(Saved data entries)
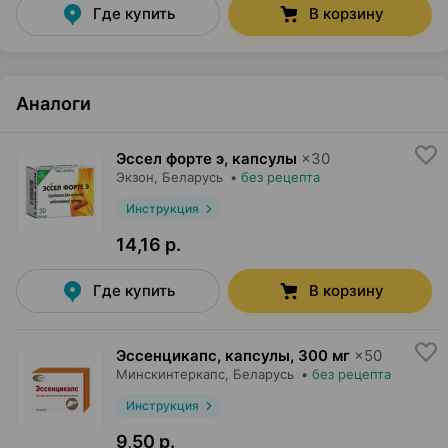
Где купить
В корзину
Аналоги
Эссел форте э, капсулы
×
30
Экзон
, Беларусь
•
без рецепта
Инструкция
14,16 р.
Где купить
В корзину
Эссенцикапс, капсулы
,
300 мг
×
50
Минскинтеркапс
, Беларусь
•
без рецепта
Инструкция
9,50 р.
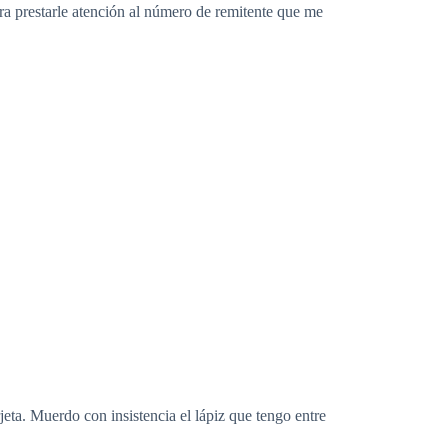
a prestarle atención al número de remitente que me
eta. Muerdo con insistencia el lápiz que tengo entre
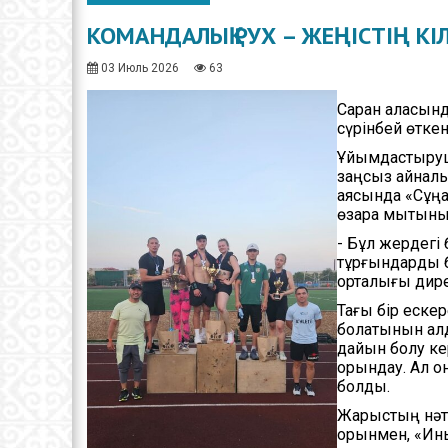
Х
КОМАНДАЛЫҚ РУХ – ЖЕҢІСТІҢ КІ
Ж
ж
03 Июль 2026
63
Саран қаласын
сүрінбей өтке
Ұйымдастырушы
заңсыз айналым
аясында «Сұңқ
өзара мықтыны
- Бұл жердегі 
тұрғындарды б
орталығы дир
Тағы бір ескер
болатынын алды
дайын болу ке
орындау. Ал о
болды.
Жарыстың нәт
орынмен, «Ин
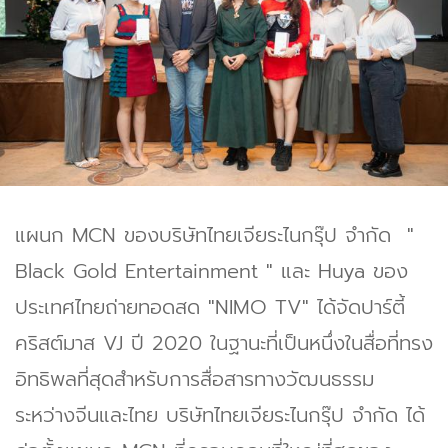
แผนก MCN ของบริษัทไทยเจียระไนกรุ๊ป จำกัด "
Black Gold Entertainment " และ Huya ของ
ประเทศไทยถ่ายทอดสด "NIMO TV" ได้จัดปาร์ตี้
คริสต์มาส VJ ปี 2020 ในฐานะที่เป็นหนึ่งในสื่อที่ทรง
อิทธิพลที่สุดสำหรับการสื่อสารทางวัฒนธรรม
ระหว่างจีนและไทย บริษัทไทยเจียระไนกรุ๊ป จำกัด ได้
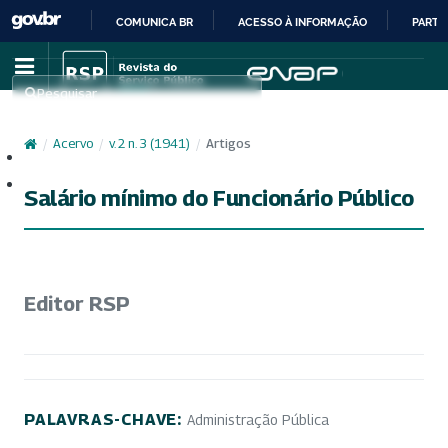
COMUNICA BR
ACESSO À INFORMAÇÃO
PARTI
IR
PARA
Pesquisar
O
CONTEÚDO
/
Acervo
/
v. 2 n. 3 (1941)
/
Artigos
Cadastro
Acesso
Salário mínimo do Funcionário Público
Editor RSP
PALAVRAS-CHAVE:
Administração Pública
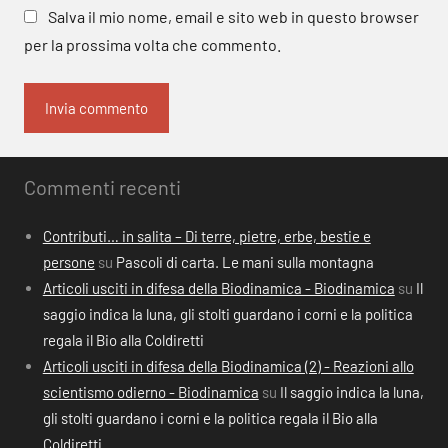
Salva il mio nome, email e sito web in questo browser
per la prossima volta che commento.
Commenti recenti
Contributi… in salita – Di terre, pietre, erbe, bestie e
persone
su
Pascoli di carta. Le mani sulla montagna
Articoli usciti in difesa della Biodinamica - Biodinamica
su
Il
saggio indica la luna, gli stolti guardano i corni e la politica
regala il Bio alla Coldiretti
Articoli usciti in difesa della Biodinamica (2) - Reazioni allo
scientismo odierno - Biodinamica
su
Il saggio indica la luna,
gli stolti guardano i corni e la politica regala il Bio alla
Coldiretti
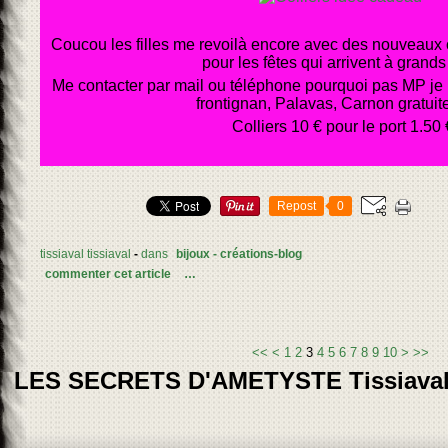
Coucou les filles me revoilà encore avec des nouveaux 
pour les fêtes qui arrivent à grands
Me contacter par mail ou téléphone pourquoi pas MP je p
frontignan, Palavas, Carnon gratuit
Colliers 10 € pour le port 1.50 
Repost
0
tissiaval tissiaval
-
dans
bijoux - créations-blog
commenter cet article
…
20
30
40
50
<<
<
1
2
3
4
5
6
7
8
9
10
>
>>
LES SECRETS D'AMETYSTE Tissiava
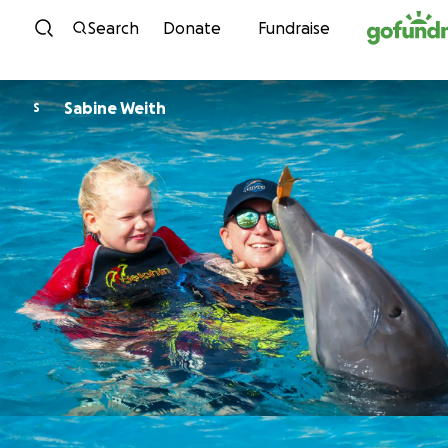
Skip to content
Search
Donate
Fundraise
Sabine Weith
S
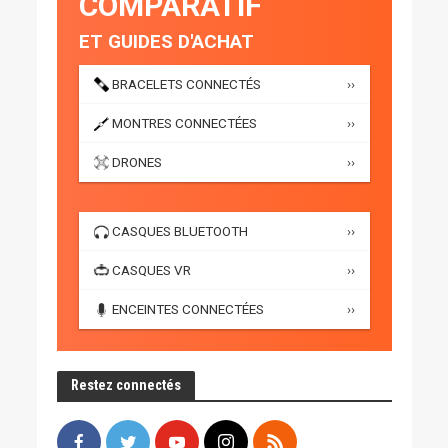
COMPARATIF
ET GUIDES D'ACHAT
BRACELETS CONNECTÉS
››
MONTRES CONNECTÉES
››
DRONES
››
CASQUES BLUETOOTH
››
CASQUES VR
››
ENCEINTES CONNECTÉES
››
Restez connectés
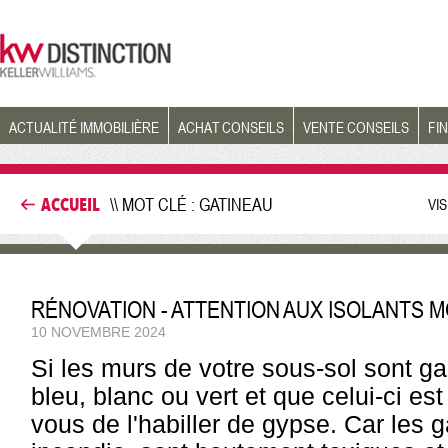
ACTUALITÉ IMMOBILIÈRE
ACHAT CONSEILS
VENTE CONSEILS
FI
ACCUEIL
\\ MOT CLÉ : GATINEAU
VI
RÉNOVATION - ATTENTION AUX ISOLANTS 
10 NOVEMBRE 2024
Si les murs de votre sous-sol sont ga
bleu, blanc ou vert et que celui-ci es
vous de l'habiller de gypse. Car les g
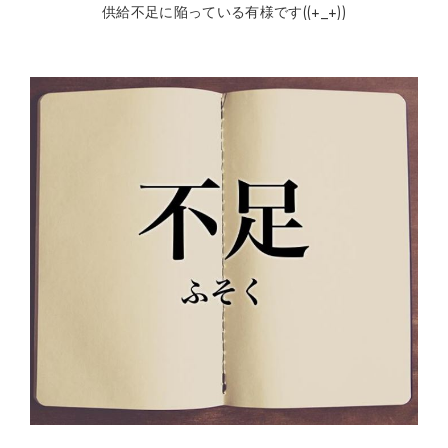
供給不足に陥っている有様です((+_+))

▶ What to produce
Reproduce every entry exactly; images stay out.

▶ Answer space
Где купить
В корзину
Аналоги
Эссел форте э, капсулы
×
30
Экзон
, Беларусь
•
без рецепта
Инструкция
14,16 р.
Где купить
В корзину
Эссенцикапс, капсулы
,
300 мг
×
50
Минскинтеркапс
, Беларусь
•
без рецепта
Инструкция
9,50 р.
a prestarle atención al número de remitente que me
eta. Muerdo con insistencia el lápiz que tengo entre
Х
КОМАНДАЛЫҚ РУХ – ЖЕҢІСТІҢ КІ
Ж
ж
03 Июль 2026
63
Саран қаласын
сүрінбей өтке
Ұйымдастырушы
заңсыз айналым
аясында «Сұңқ
өзара мықтыны
- Бұл жердегі 
тұрғындарды б
орталығы дир
Тағы бір ескер
болатынын алды
дайын болу ке
орындау. Ал о
болды.
Жарыстың нәт
орынмен, «Ин
แผนก MCN ของบริษัทไทยเจียระไนกรุ๊ป จำกัด "
Black Gold Entertainment " และ Huya ของ
ประเทศไทยถ่ายทอดสด "NIMO TV" ได้จัดปาร์ตี้
คริสต์มาส VJ ปี 2020 ในฐานะที่เป็นหนึ่งในสื่อที่ทรง
อิทธิพลที่สุดสำหรับการสื่อสารทางวัฒนธรรม
ระหว่างจีนและไทย บริษัทไทยเจียระไนกรุ๊ป จำกัด ได้
COMUNICA BR
ACESSO À INFORMAÇÃO
PARTI
IR
PARA
Pesquisar
O
CONTEÚDO
/
Acervo
/
v. 2 n. 3 (1941)
/
Artigos
Cadastro
Acesso
Salário mínimo do Funcionário Público
Editor RSP
PALAVRAS-CHAVE:
Administração Pública
Salva il mio nome, email e sito web in questo browser
per la prossima volta che commento.
Commenti recenti
Contributi… in salita – Di terre, pietre, erbe, bestie e
persone
su
Pascoli di carta. Le mani sulla montagna
Articoli usciti in difesa della Biodinamica - Biodinamica
su
Il
saggio indica la luna, gli stolti guardano i corni e la politica
regala il Bio alla Coldiretti
Articoli usciti in difesa della Biodinamica (2) - Reazioni allo
scientismo odierno - Biodinamica
su
Il saggio indica la luna,
gli stolti guardano i corni e la politica regala il Bio alla
Coldiretti
Coucou les filles me revoilà encore avec des nouveaux 
pour les fêtes qui arrivent à grands
Me contacter par mail ou téléphone pourquoi pas MP je p
frontignan, Palavas, Carnon gratuit
Colliers 10 € pour le port 1.50 
Repost
0
tissiaval tissiaval
-
dans
bijoux - créations-blog
commenter cet article
…
20
30
40
50
<<
<
1
2
3
4
5
6
7
8
9
10
>
>>
LES SECRETS D'AMETYSTE Tissiava
Skip to content
Search
Donate
Fundraise
Sabine Weith
S
COMPARATIF
ET GUIDES D'ACHAT
BRACELETS CONNECTÉS
››
MONTRES CONNECTÉES
››
DRONES
››
CASQUES BLUETOOTH
››
CASQUES VR
››
ENCEINTES CONNECTÉES
››
Restez connectés
ACTUALITÉ IMMOBILIÈRE
ACHAT CONSEILS
VENTE CONSEILS
FI
ACCUEIL
\\ MOT CLÉ : GATINEAU
VI
RÉNOVATION - ATTENTION AUX ISOLANTS 
10 NOVEMBRE 2024
Si les murs de votre sous-sol sont ga
bleu, blanc ou vert et que celui-ci es
vous de l'habiller de gypse. Car les g
供給不足に陥っている有様です((+_+))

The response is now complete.